I do recall once writing a rather touching scene between a young girl and her father and it kinda tugged at my heartstrings. I guess that one brought up some warm memories about my own daughter.

But sure, I once killed off a character I especially liked and felt a modicum of remorse: “Ah, that’s rather sad. I sure liked that guy.” Then I realized how ridiculous I was being. After all, it’s only make-believe, right? So I laughed at myself...then went and had myself another tuna sandwich.

Now, I’m not saying you should be as heartless and detached as yours truly. I honestly think it’s a good thing if you’re having an emotional reaction to what you’re writing. It means you care—or it means you’re reasonably unstable and need immediate psychiatric help. Either way, you’ve found the right career path!

Q: What do you think of some of the computer programs that supposedly make crafting a screenplay easier?

A: Hey, if they work for you, great. However, I feel many novice screenwriters fool themselves by thinking, “If I have that cool program, I’ll crank out a killer script!” Sorry, but it just doesn’t work that way. If you don’t have the initial talent to begin with (and believe me, most people don’t), there’s a good chance that none of those programs will make a darn bit of difference.

See, that’s precisely the problem with the screenwriting game nowadays. We’ve got Final Draft, Movie Magic, et al. (which are most definitely a necessity these days), but we also have all these plot generating/story outlining/character development programs. Now pretty much every Tom, Dick, and Mary thinks all they’ve got to do is come up with some half-baked idea, input it into their computer, click the mouse a few times and—voilĂ —all the work is done! Again, it just doesn’t work that way.

Any which way you slice it, writing a screenplay—one that could actually be viable in the marketplace—takes a lot of hard work. It also takes thought, planning, organization, and a steadfast belief in oneself.

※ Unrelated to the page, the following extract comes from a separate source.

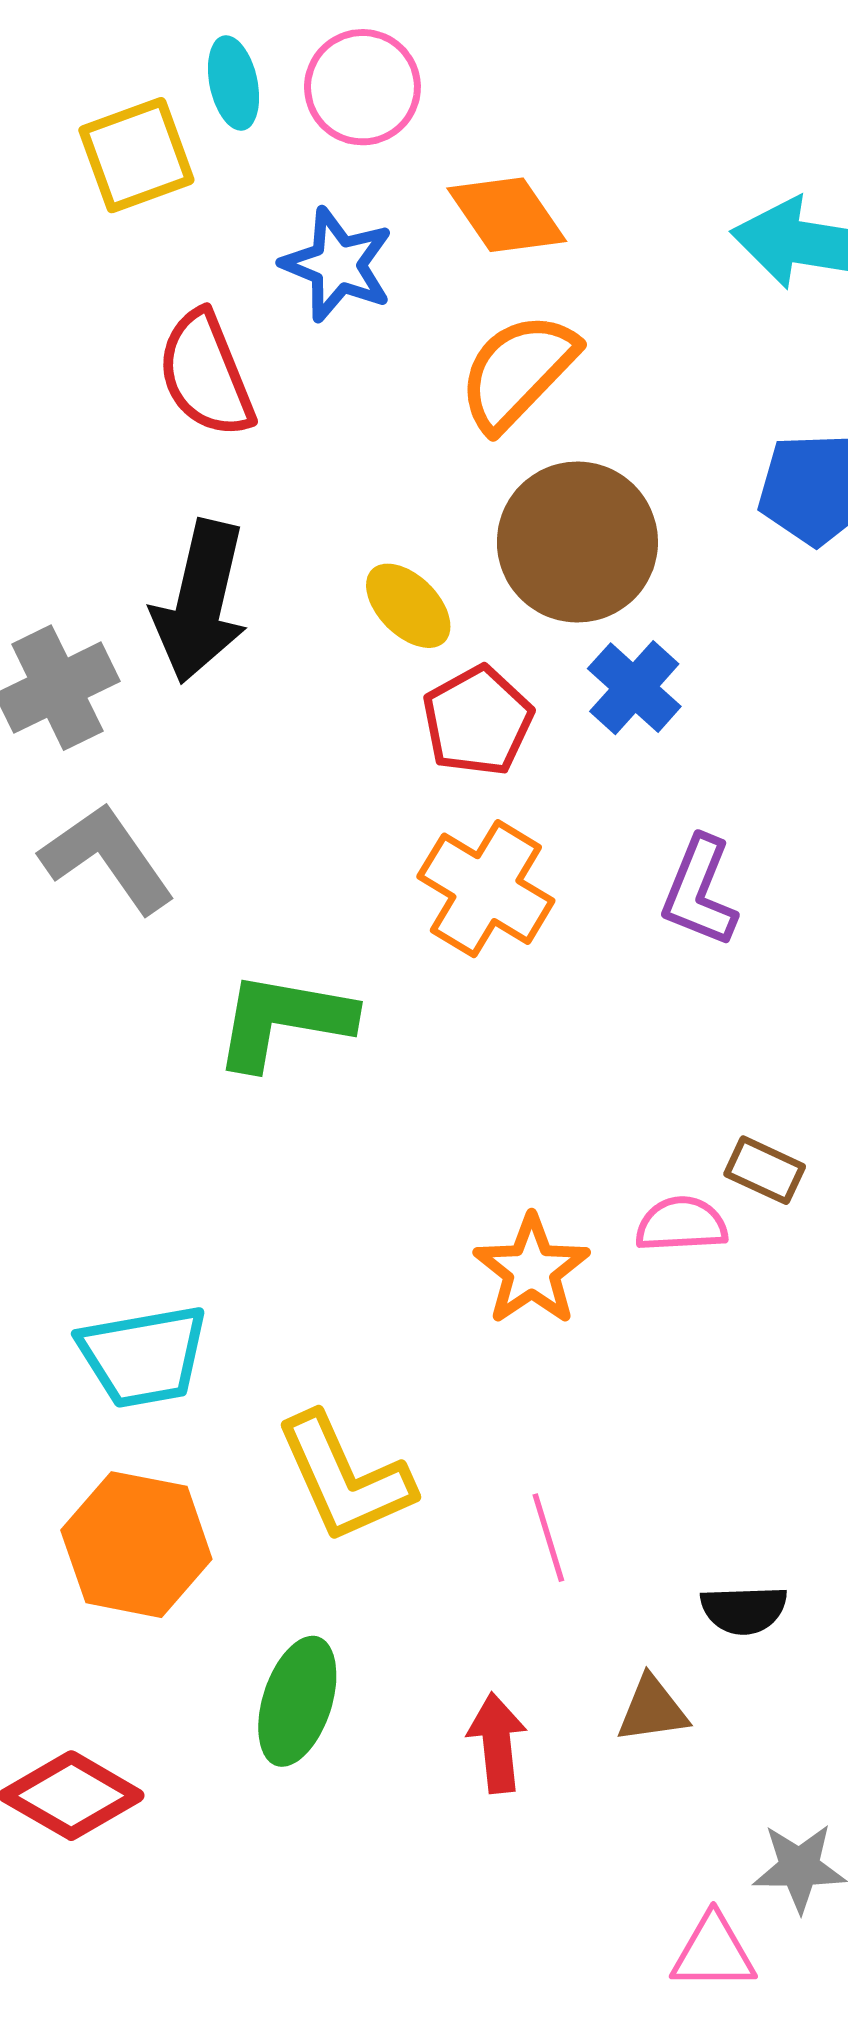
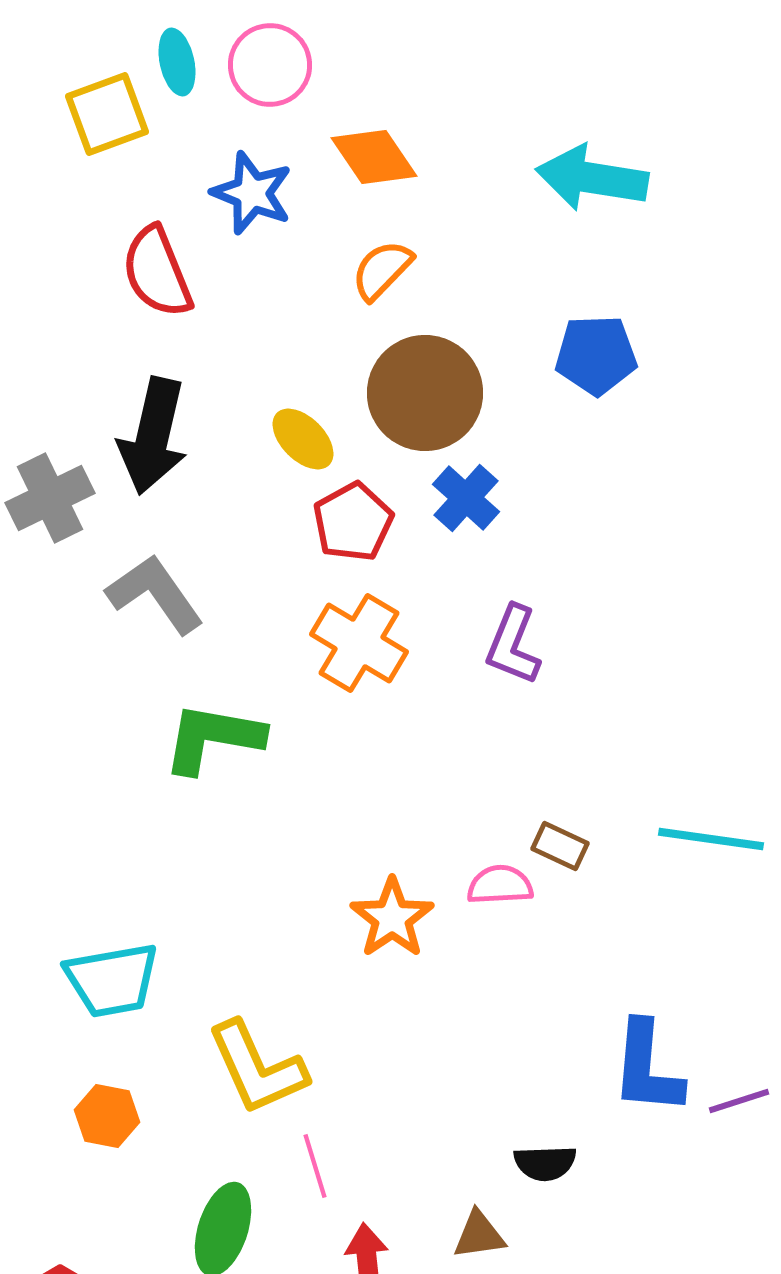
orange semicircle: (518, 371) -> (382, 270), size x0.7
gray L-shape: (107, 858) -> (155, 594), moved
pink line: (548, 1538) -> (315, 1166), moved
orange hexagon: (136, 1545) -> (107, 1116), size x0.6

Face it, it takes guts.

Now, I’m not saying that these programs don’t have a place in a screenwriter’s toolkit, and I’m not saying these programs are a waste of time and/or money, but—and I might be completely wrong about this—I do think it’s necessary for all of us to learn how to craft a screenplay without all the “tech” stuff getting in the way. I just happen to think you’re shortchanging yourself when you let a computer program do most of the work. After all, toughing it out on your own is one of the most efficient ways for us to learn and grown as screenwriters. But hey, you gotta find out what works for YOU.

So go ahead, spend some of your hard-earned cash on the latest plot generating/story outlining/character development programs. Perhaps they’ll work for you. If they don’t, well, it’s all part of the learning curve, right?’s four o’clock in the morning and I’m just spouting off my opinion here, so if any of you have a testimonial regarding the effectiveness of any of those plot generating/story outlining/character development programs, then please feel free to send ‘em my way.

Finally, a bit of silliness...

Here's something I recently found posted on a screenwriting/filmmaking forum (unedited):

Fiction Writter for hire
I am looking for an opportunity to compose a short storie and turn it into a film.

I don’t mean to poke fun at the poor guy who posted that, but c’mon...

1 comment:

That Writer Dave said...

Well I've tried a bunch of them. Programs that pretended to be index cards, programs that let you track character development, pretty much any sort of outlining tool--I've tried it.

And you know what I'm using now? A cork board, tacks, and index cards. I always felt it was outdated until I actually tried it... and voila! It works.

And I feel more of a connection to it, maybe because of the hands-on nature. Whatever it is, I like it. Plus I don't have to worry about tracking down all the different outlining files on my computer. Instead I just hang a cork board right above my lap top and I know where I'm going.